AK Parti İl yöneticileri, İl Başkanı A. Akif Gür’ün başkanlığında toplu halde Batman Adliyesine gidip suç duyurusunda bulundu. Daha sonra Adliye önünde açıklama yapan AK Partili yöneticiler basın açıklaması yaptı.
Okunan basın açıklamasında, “Milli irade düşmanlığı, kimi zaman darbeci, kimi zaman vesayetçi, kimi zaman marjinal akımların temsilcisi olarak karşımıza çıkmıştır. Hepsi de faşizmin en ilkel, en karanlık, en nobran söylemleri ve eylemleriyle millete, milletin değerlerine, tarihine, kültürüne saldıran köhne zihniyetin mensuplarıyla mücadele etmek, kendine bu ülkenin demokrat, yerli ve milli bireyi olarak gören herkesin en başta gelen sorumluluğudur. Yakın tarihte 28 Şubat’tan 15 Temmuz’a kadar uzanan nice acı hatıraları hala hafızasında canlı olan milletimiz, faşist zihniyete karşı gösterdiği ilkeli ve güçlü duruş sayesinde, ülkemizin en büyük kalkınma ve demokrasi atılımının partimiz vasıtasıyla gerçekleştirilebilmesini sağlamıştır.” denildi.
Başörtü düşmanlığının yapıldığı belirtilen açıklamada, “Bu örneklerden biri, CHP’nin resmi yayın organı olan bir televizyon kanalında ‘başörtülü bir hakimin tarafsız olamayacağını ve adil yargılama yapamayacağını’ söyleyen, eski milletvekili ve bakan Fikri Sağlar’ın ortaya koyduğu tavırdır. Türkiye’nin artık geride bırakmış olması gereken, büyük acıların çekildiği ve bedellerin ödendiği bir meseleyi yeniden gündeme getiren bu kişi, CHP’nin demokrat yaldızı altındaki faşist yüzünü bir kez daha sergilemiştir. Gazeteci kimliğiyle yaptığı bir sosyal medya paylaşımında ise Can Ataklı, Cumhurbaşkanımızın seçimle gitmeyeceğini, ordunun darbe kabiliyetinin kalmadığını, artık tek ümidin ülkenin halkta öfkeye yol açacak büyük bir felakete uğraması olduğunu söyleyebilecek kadar derin bir sefalete düşmüştür.” ifadelerine yer verildi.

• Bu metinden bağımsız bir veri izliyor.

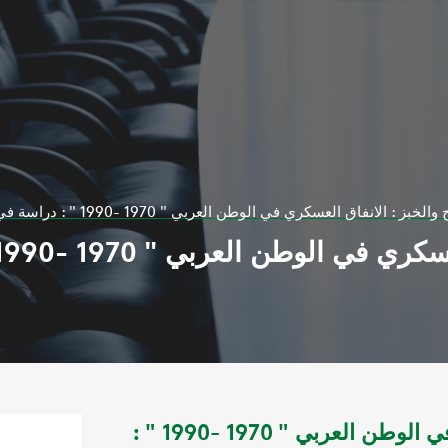
خبز : الانفاق العسكري في الوطن العربي " 1970 -1990 " : دراسة في الاقتصاد السياسي
السلاح والخبز : الانفاق العسكري في الوطن العربي " 1970 -1990 " :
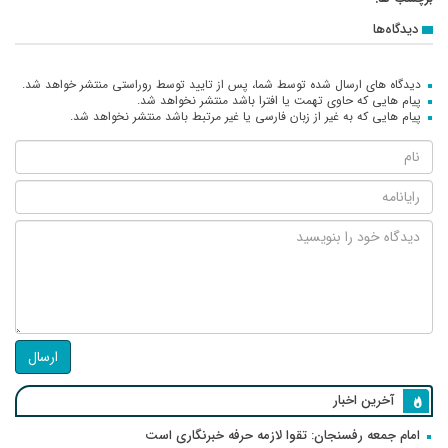
دیدگاه‌ها
دیدگاه های ارسال شده توسط شما، پس از تایید توسط روراستی منتشر خواهد شد.
پیام هایی که حاوی تهمت یا افترا باشد منتشر نخواهد شد.
پیام هایی که به غیر از زبان فارسی یا غیر مرتبط باشد منتشر نخواهد شد.
ارسال
آخرین اخبار
امام جمعه رفسنجان: تقوا لازمه حرفه خبرنگاری است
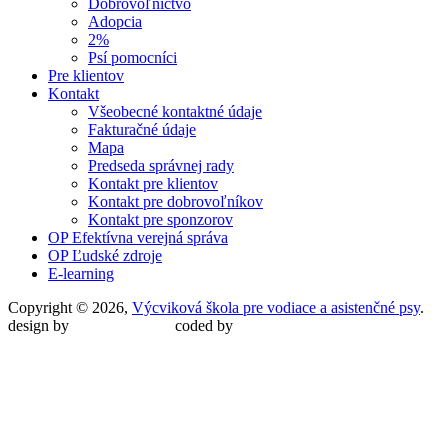
Dobrovoľníctvo
Adopcia
2%
Psí pomocníci
Pre klientov
Kontakt
Všeobecné kontaktné údaje
Fakturačné údaje
Mapa
Predseda správnej rady
Kontakt pre klientov
Kontakt pre dobrovoľníkov
Kontakt pre sponzorov
OP Efektívna verejná správa
OP Ľudské zdroje
E-learning
Copyright © 2026,
Výcviková škola pre vodiace a asistenčné psy
.
design by
Martin Malina
coded by
Martin Šípoš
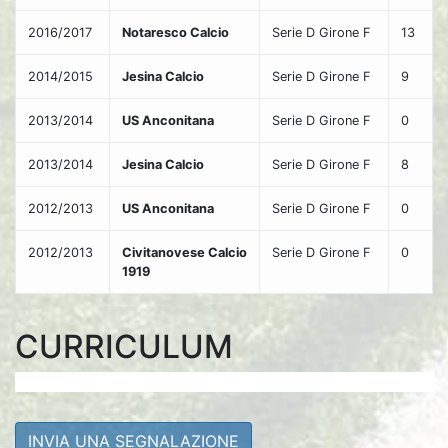
2016/2017
Notaresco Calcio
Serie D Girone F
13
2014/2015
Jesina Calcio
Serie D Girone F
9
2013/2014
US Anconitana
Serie D Girone F
0
2013/2014
Jesina Calcio
Serie D Girone F
8
2012/2013
US Anconitana
Serie D Girone F
0
2012/2013
Civitanovese Calcio
Serie D Girone F
0
1919
CURRICULUM
INVIA UNA SEGNALAZIONE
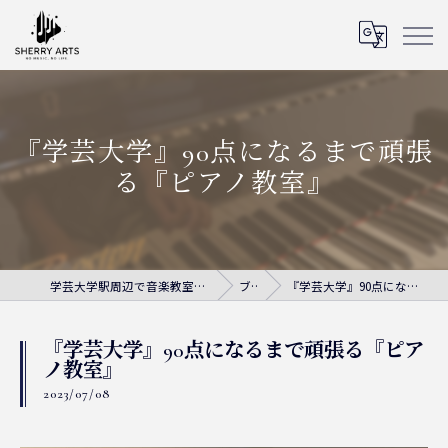
『学芸大学』90点になるまで頑張
る『ピアノ教室』
学芸大学駅周辺で音楽教室ならシェリー・アーツ音楽教室
ブログ
『学芸大学』90点になるまで頑張る『ピアノ教室』
『学芸大学』90点になるまで頑張る『ピア
ノ教室』
2023/07/08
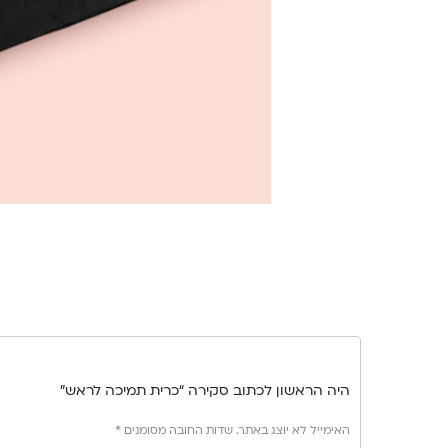
היה הראשון לכתוב סקירה “כרית תמיכה לראש”
האימייל לא יוצג באתר.
שדות החובה מסומנים
*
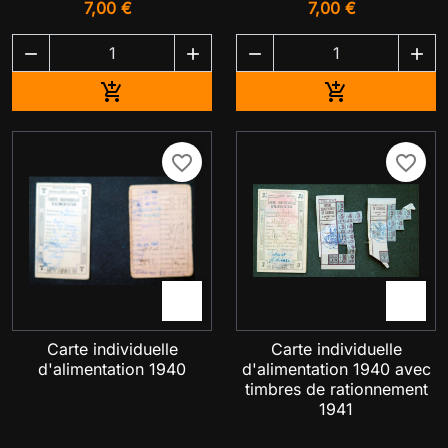
7,00 €
7,00 €




Ajouter au panier
Ajouter au pa


favorite_border
favorite_border


Carte individuelle
Carte individuelle
d'alimentation 1940
d'alimentation 1940 avec
timbres de rationnement
1941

Açıklamanın devamında, “Darbe ve felaket çığırtkanlığı yapan bu zihniyet, ülkemiz için bizatihi bu tehditlerin kendisi kadar tehlikelidir. Aynı şekilde, Genelkurmay eski Başkanlarından İlker Başbuğ’un, 27 Mayıs darbesinin, şayet rahmetli Menderes erken seçim kararını ilan etseydi olmayabileceği, böyle bir durumda da iktidarın zaten CHP’ye geçeceği yönündeki açıklamaları, zihinlerin gerisindeki darbe sevdasını açık etmiştir. Sadece bu üç örnek dahi, Türkiye’nin 97 yıllık Cumhuriyet tarihinde elde ettiği milli iradenin üstünlüğünü esas alan kazanımları hala hazmeyenlerin, vesayet ve darbe dönemlerinin özlemiyle yanıp tutuştuğunu göstermeye yeterlidir.” denildi.